The Economy of India’s Migrant Labour Market

By Arka Chaudhuri

400 million Indians work as migrants in other states which provide more job prospects than their home state. Thus, approximately a whopping 26% of the Indian population are migrants, living far from their home states in search of better economic conditions. This population originates majorly from states like Odisha, Uttar Pradesh, Jharkhand, and Chhattisgarh where the indigenous populations’ resources are exploited by outsiders. Most of these workers are attracted to big business centres like Mumbai and Delhi making labour cost dirt cheap in these cities as a large part of this migrant population work in the labour industry, working in factories or construction sites.  

When the Indian government issues a lockdown in March of 2020, we saw tens of millions of migrant labourers fleeing from the state they work in back to their home states in a sort of a mass exodus. The states in which they work are generally more expensive to live in than their home states which are usually less developed states. The closing of construction sites and factories meant the loss of income for this group of society. For them, surviving in an expensive state without a source of income was impossible and hence the only solution was to flee to their home state to wait out the outbreak. Due to the closing of major transport lines like the train lines by the government to reduce corona virus cases, this part of the society was forced to make the journey on foot or other odd transport systems. Making a 1000km journey on foot with almost all your belongings isn’t easy, especially in a time of food shortage. So, most of these migrant labourers took this journey in the blazing heat of the summer with very little money and hence very little food. Social Distancing was not possible for these migrant labourers who stated that they would rather die of the virus in their villages then die of hunger in the big cities. So, the Indian Migrant Labour Crisis is a story of unpreparedness and miscalculation of the government when deciding the fate of this humongous yet voiceless portion of the Indian Population. 

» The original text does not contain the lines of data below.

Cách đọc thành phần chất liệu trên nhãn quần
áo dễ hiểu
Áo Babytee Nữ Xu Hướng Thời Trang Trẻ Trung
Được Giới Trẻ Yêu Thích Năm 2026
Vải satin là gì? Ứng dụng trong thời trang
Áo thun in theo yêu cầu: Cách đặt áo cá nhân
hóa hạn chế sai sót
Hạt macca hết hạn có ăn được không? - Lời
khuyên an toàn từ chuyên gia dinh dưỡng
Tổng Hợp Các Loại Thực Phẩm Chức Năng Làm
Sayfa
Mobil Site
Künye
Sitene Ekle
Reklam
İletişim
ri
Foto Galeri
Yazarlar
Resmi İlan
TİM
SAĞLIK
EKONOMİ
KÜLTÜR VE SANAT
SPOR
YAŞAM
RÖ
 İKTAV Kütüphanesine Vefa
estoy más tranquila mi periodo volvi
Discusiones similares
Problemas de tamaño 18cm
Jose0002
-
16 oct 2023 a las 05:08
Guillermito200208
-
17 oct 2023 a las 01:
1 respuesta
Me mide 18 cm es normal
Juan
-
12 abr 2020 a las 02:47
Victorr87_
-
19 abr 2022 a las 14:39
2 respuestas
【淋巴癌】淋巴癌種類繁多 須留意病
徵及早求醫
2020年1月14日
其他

Being a job holder has several benefits besides just the monthly paycheck, like a social security framework and job security. The Indian law that any individual who is a paid labour of an organization for more than 90 days must be employed by the organization, but like everything else, construction contractors and factories work around this by employing them on a daily wage for 89 days before not giving them work for a day. This prevents them from being obliged to employ the worker. This also means that they are not obliged to giving the workers health benefits and other such perks that come with holding a job. This also prevents the governments from quantifying this population or even reach them. Therefore, it is hard to make any real regulations or reforms aimed at this part of society because of the lack of robust data when it comes to this industry and its numbers. Therefore, the number stated at the start of the article, i.e., 26% of India’s population works in this informal job sector, some studies suggest numbers as high as 90%.  However, underestimating the countries labour force was not the only reason for this crisis. The food shortage the country was facing at the time was another factor that made the migrant worker’s journey even worse. However, the food corporation of India stated that it has enough grains to feed the whole population for a year and a half. It also promised to give rations to the unemployed workforce, these workers were stranded on foreign soil. Again the “one country, one ration card” system existed, yet it was not well enforced in most states and most labourers stated they were not aware of this scheme.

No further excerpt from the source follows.